• **Task directions**
Transcribe the entries that come next exactly, but not the pictures they contain.

Collected data:
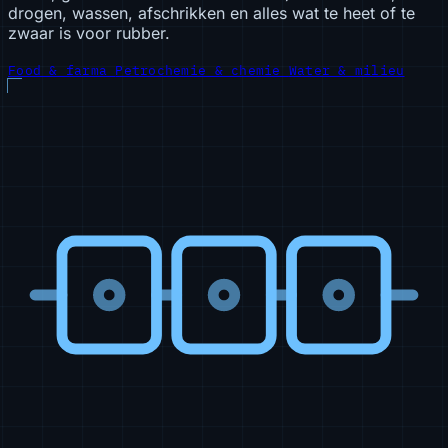
drogen, wassen, afschrikken en alles wat te heet of te
zwaar is voor rubber.
Food & farma
Petrochemie & chemie
Water & milieu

• **Solution for this exercise**
drogen, wassen, afschrikken en alles wat te heet of te
zwaar is voor rubber.
Food & farma
Petrochemie & chemie
Water & milieu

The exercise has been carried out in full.